The United Nations Calls for More Control of Surveillance Technology

The United Nations expressed concern on Monday about claims that numerous nations were using Israeli phone malware to spy on activists, journalists, and others, highlighting the urgent need for greater surveillance technology regulation.

According to UN Human Rights Chief Michelle Bachelet, the disclosures about the Pegasus spyware affirm the urgent need to better control the sale, transfer, and use of surveillance technology and provide stringent oversight and authorization.

A joint investigation by The Washington Post, The Guardian, Le Monde, and other news organizations revealed that the malware developed by Israel’s NSO Group, which is capable of turning on a phone’s camera or microphone and harvesting its data, could be used for far more extensive spying than previously thought.

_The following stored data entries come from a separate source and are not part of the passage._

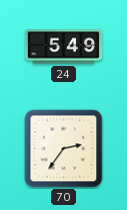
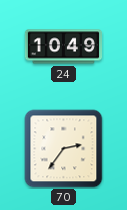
24: 5:49 -> 10:49
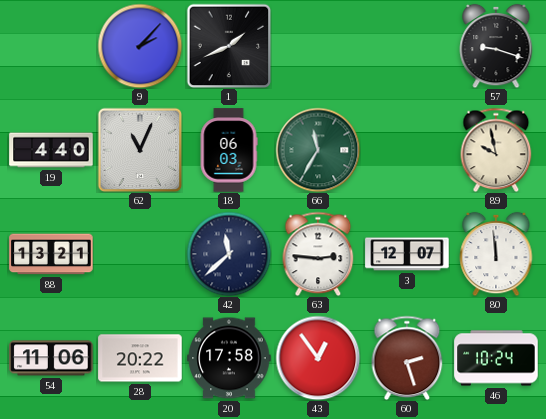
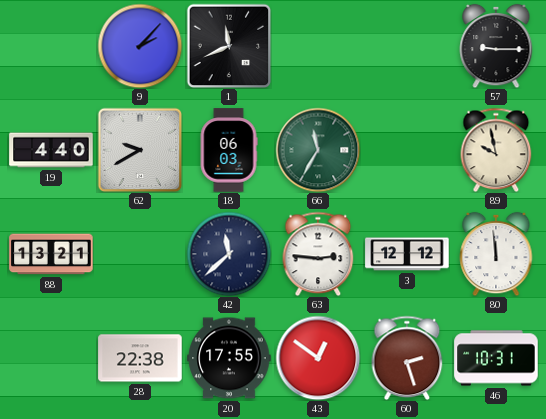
1: 1:41 -> 11:41
57: 9:18 -> 9:15
62: 11:04 -> 9:40
3: 12:07 -> 12:12
54: 11:06 -> none
28: 20:22 -> 22:38
20: 17:58 -> 17:55
43: 12:54 -> 12:51
46: 10:24 -> 10:31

The revelations, according to Bachelet, are “very disturbing” and They appear to corroborate some of the worst suspicions about the potential misuse of surveillance technology. She noted that the UN has previously warned about the dangers of authorities employing surveillance capabilities to hack genuine journalists, activists, and political opponents’ phones and computers in the name of public safety. She also cautioned that widespread adoption of such tools could lead to self-censorship.

Surveillance methods can only be authorized “in carefully defined circumstances, with a legitimate objective” such as “investigations into severe crimes and grave security risks,” according to the UN High Commissioner for Human Rights. If the current charges about the use of Pegasus are even partially true, that red line has been violated numerous times with complete impunity.

Companies who develop and distribute surveillance technologies, according to Bachelet, should verify that their products are not used to violate human rights. She also stated that states should put an end to monitoring that breaches human rights and protect individuals from businesses that abuse their right to privacy, including through the regulation of spying technologies.